The region enclosed between the curves \(y = \sqrt x {{\text{e}}^x}\) and \(y = {\text{e}}\sqrt x \) is rotated through \(2\pi \) about the x-axis. Find the volume of the solid obtained.

\(\sqrt x {{\text{e}}^x} = {\text{e}}\sqrt x  \Rightarrow x = 0{\text{ or 1}}\)     (A1)

attempt to find \(\int {{y^2}{\text{d}}x} \)     M1

\({V_1} = \pi \int_0^1 {{{\text{e}}^2}x{\text{d}}x} \)
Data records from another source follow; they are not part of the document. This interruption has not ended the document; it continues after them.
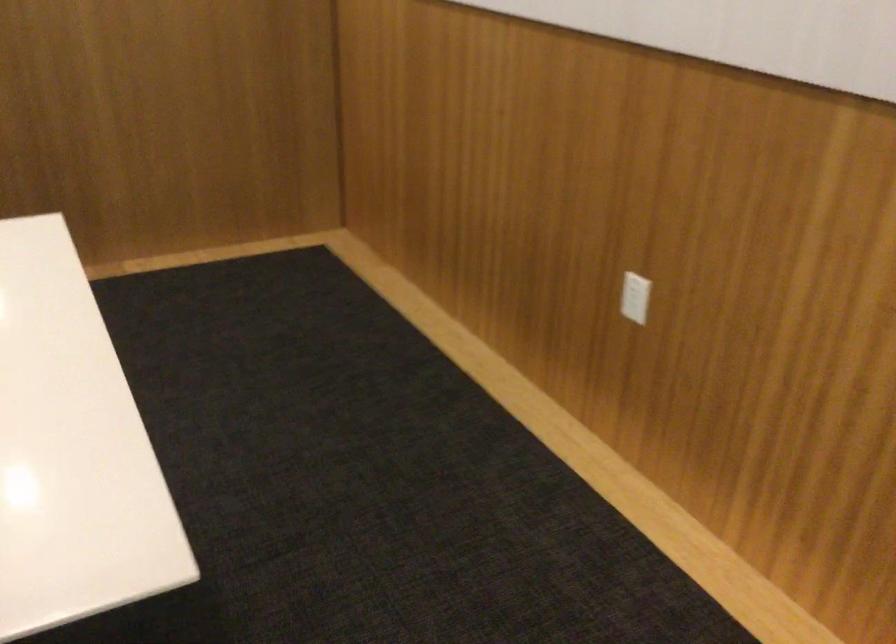 The image size is (896, 644). In order to click on white wall switch in this screenshot , I will do `click(634, 297)`. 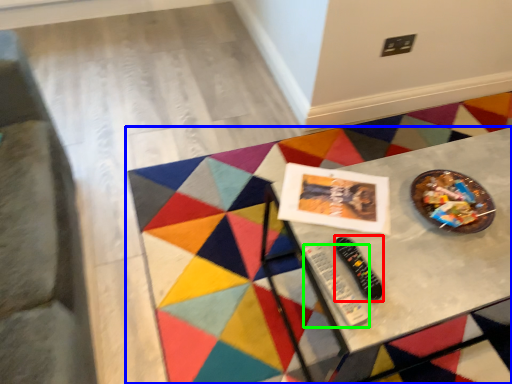 Question: Which object is the farthest from control (highlighted by a red box)? Choose among these: table (highlighted by a blue box) or control (highlighted by a green box).

Choices:
 (A) table
 (B) control

Answer: (A) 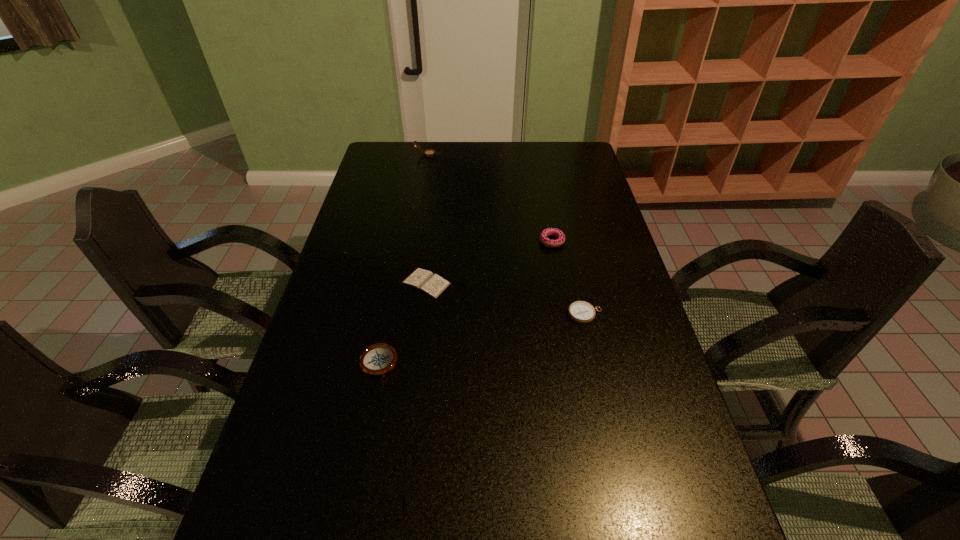 You are a GUI agent. You are given a task and a screenshot of the screen. Output one action in this format:
    pyautogui.click(x=<x>, y=<y>)
    Task: Click on the free space between the diary and the second nearest compass
    
    Given the screenshot: What is the action you would take?
    pyautogui.click(x=506, y=299)

Find the location of a particular element. Image resolution: width=960 pixels, height=540 pixels. free space that is in between the fourth shortest object and the shortest compass is located at coordinates (568, 278).

Identify the location of free spot between the shortest compass and the nearest object. The image size is (960, 540). (482, 339).

Find the location of a particular element. The image size is (960, 540). object that is the second closest to the shortest compass is located at coordinates (433, 285).

Select which object appears as the third closest to the farthest object. Please provide its 2D coordinates. Your answer should be formatted as a tuple, i.e. [(x, y)], where the tuple contains the x and y coordinates of a point satisfying the conditions above.

[(582, 312)]

The height and width of the screenshot is (540, 960). Find the location of `the third closest compass to the doughnut`. the third closest compass to the doughnut is located at coordinates (428, 153).

You are a GUI agent. You are given a task and a screenshot of the screen. Output one action in this format:
    pyautogui.click(x=<x>, y=<y>)
    Task: Click on the compass identified as the closest to the farthest compass
    
    Given the screenshot: What is the action you would take?
    pyautogui.click(x=582, y=312)

This screenshot has width=960, height=540. Find the location of `free space in the image that satisfies the following two spatial constraints: 1. on the back side of the second tallest object; 2. on the left side of the shortest object`. free space in the image that satisfies the following two spatial constraints: 1. on the back side of the second tallest object; 2. on the left side of the shortest object is located at coordinates pyautogui.click(x=432, y=241).

Where is `free space that satisfies the following two spatial constraints: 1. on the back side of the diary; 2. on the face of the tallest object`? This screenshot has width=960, height=540. free space that satisfies the following two spatial constraints: 1. on the back side of the diary; 2. on the face of the tallest object is located at coordinates (443, 154).

Find the location of a particular element. The height and width of the screenshot is (540, 960). vacant space that satisfies the following two spatial constraints: 1. on the face of the tallest compass; 2. on the front side of the third shortest object is located at coordinates (392, 363). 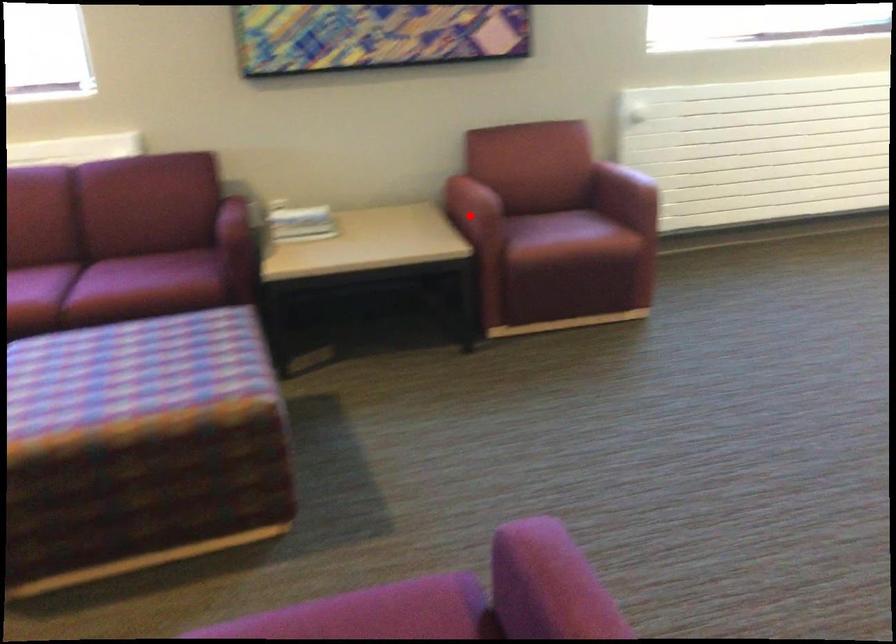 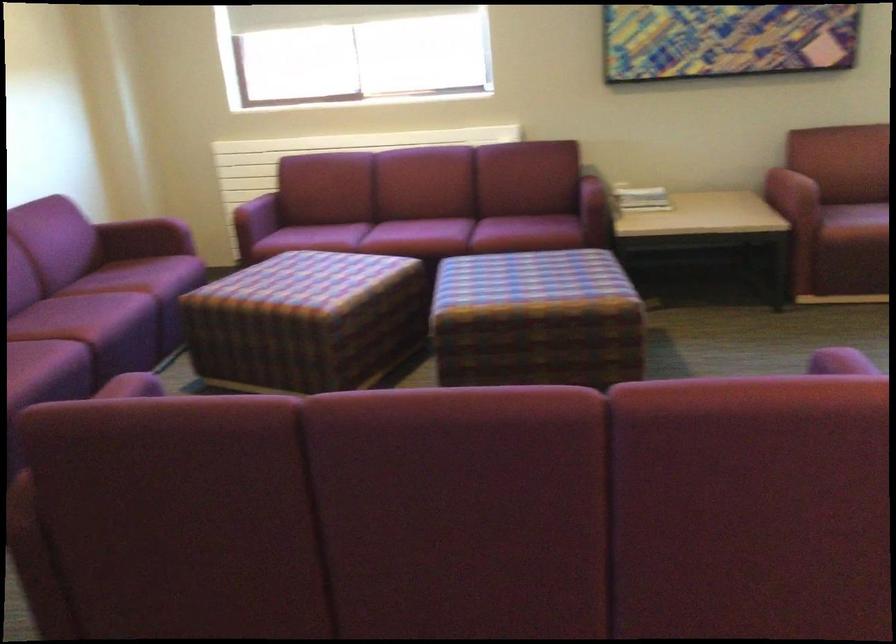 Locate, in the second image, the point that corresponds to the highlighted location in the first image.

(791, 194) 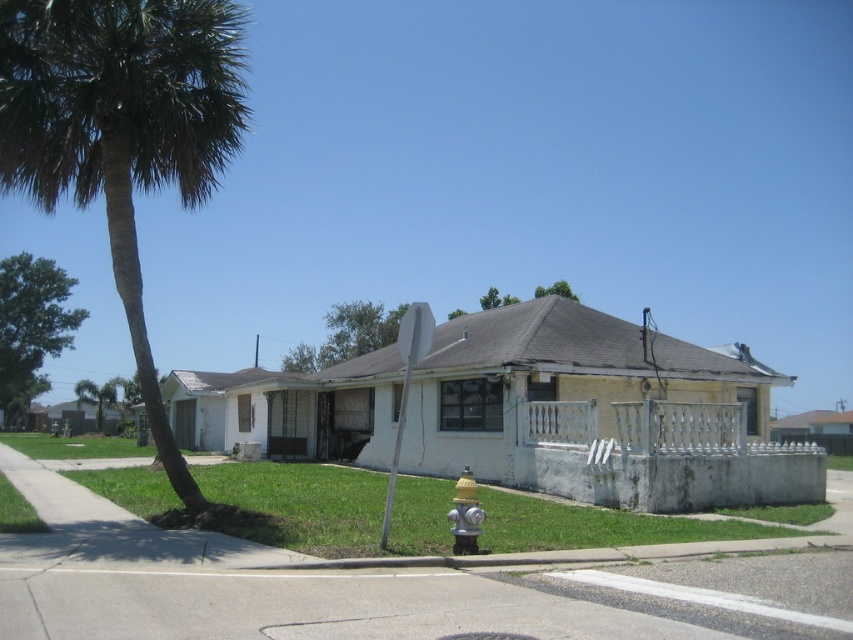 Which of these two, green leafy palm tree at left or yellow metallic fire hydrant at lower center, stands shorter?

yellow metallic fire hydrant at lower center is shorter.

Image resolution: width=853 pixels, height=640 pixels. I want to click on green leafy palm tree at left, so click(x=122, y=129).

At what (x,y) coordinates should I click in order to perform the action: click on green leafy palm tree at left. Please return your answer as a coordinate pair (x, y). This screenshot has width=853, height=640. Looking at the image, I should click on click(x=122, y=129).

How much distance is there between green leafy tree at upper left and yellow metallic fire hydrant at lower center?

A distance of 59.24 meters exists between green leafy tree at upper left and yellow metallic fire hydrant at lower center.

Does green leafy tree at upper left have a lesser height compared to yellow metallic fire hydrant at lower center?

No.

This screenshot has width=853, height=640. What do you see at coordinates (32, 326) in the screenshot?
I see `green leafy tree at upper left` at bounding box center [32, 326].

The width and height of the screenshot is (853, 640). I want to click on green leafy tree at upper left, so click(x=32, y=326).

Is green leafy palm tree at left below green leafy tree at upper center?

Indeed, green leafy palm tree at left is positioned under green leafy tree at upper center.

Does green leafy palm tree at left have a larger size compared to green leafy tree at upper center?

No, green leafy palm tree at left is not bigger than green leafy tree at upper center.

Find the location of `green leafy palm tree at left`. green leafy palm tree at left is located at coordinates (122, 129).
\( = \pi \left[ {\frac{1}{2}{{\text{e}}^2}{x^2}} \right]_0^1\)

\( = \frac{{\pi {{\text{e}}^2}}}{2}\)     A1

\({V_2} = \pi \int_0^1 {x{{\text{e}}^{2x}}{\text{d}}x} \)

\( = \pi \left( {\left[ {\frac{1}{2}x{{\text{e}}^{2x}}} \right]_0^1 - \int_0^1 {\frac{1}{2}{{\text{e}}^{2x}}{\text{d}}x} } \right)\)     M1A1

Note: Award M1 for attempt to integrate by parts.
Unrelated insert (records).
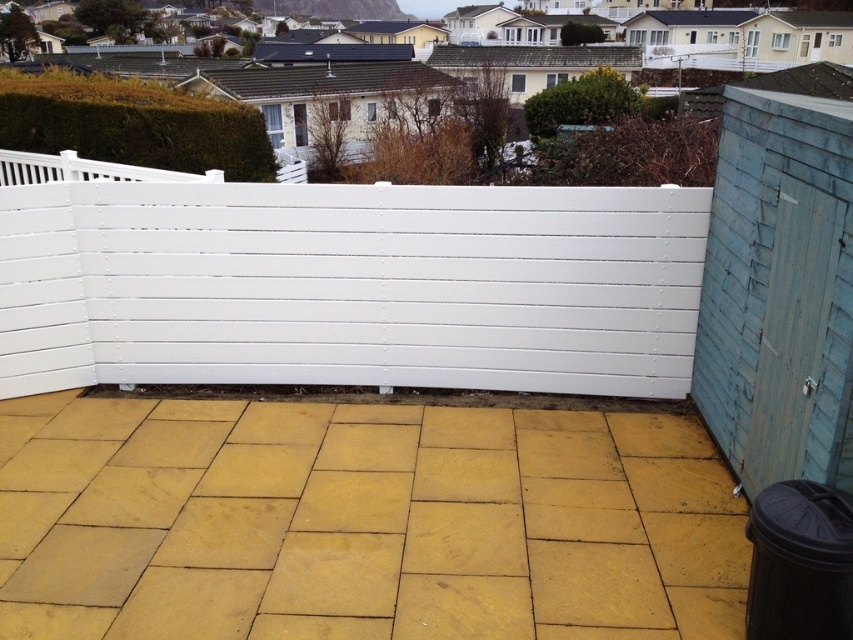 Can you confirm if yellow stone tiles at center is bigger than yellow stone tile at lower left?

Yes, yellow stone tiles at center is bigger than yellow stone tile at lower left.

Does yellow stone tiles at center have a greater height compared to yellow stone tile at lower left?

Correct, yellow stone tiles at center is much taller as yellow stone tile at lower left.

Measure the distance between point (416, 563) and camera.

A distance of 10.15 feet exists between point (416, 563) and camera.

I want to click on yellow stone tiles at center, so click(361, 522).

Is yellow stone tiles at center wider than blue wooden shed at right?

Indeed, yellow stone tiles at center has a greater width compared to blue wooden shed at right.

Can you confirm if yellow stone tiles at center is shorter than blue wooden shed at right?

Correct, yellow stone tiles at center is not as tall as blue wooden shed at right.

The width and height of the screenshot is (853, 640). What do you see at coordinates (361, 522) in the screenshot? I see `yellow stone tiles at center` at bounding box center [361, 522].

Where is `yellow stone tiles at center`? This screenshot has height=640, width=853. yellow stone tiles at center is located at coordinates (361, 522).

Between point (799, 246) and point (28, 596), which one is positioned in front?

Point (28, 596) is in front.

Is point (788, 218) positioned in front of point (86, 531)?

Yes, it is.

The width and height of the screenshot is (853, 640). I want to click on blue wooden shed at right, so click(x=779, y=291).

The height and width of the screenshot is (640, 853). I want to click on blue wooden shed at right, so click(779, 291).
\( = \frac{{\pi {{\text{e}}^2}}}{2} - \pi \left[ {\frac{1}{4}{{\text{e}}^{2x}}} \right]_0^1\)

finding difference of volumes     M1

volume\( = {V_1} - {V_2}\)

\( = \pi \left[ {\frac{1}{4}{{\text{e}}^{2x}}} \right]_0^1\)

\( = \frac{1}{4}\pi ({{\text{e}}^2} - 1)\)     A1

[7 marks]

While only a minority of candidates achieved full marks in this question, many candidates made good attempts. Quite a few candidates obtained the limits correctly and many realized a square was needed in the integral, though a number of them subtracted then squared rather than squaring and then subtracting. There was evidence that quite a few knew about integration by parts. One common mistake was to have \(2\pi \), rather than \(\pi \) in the integral.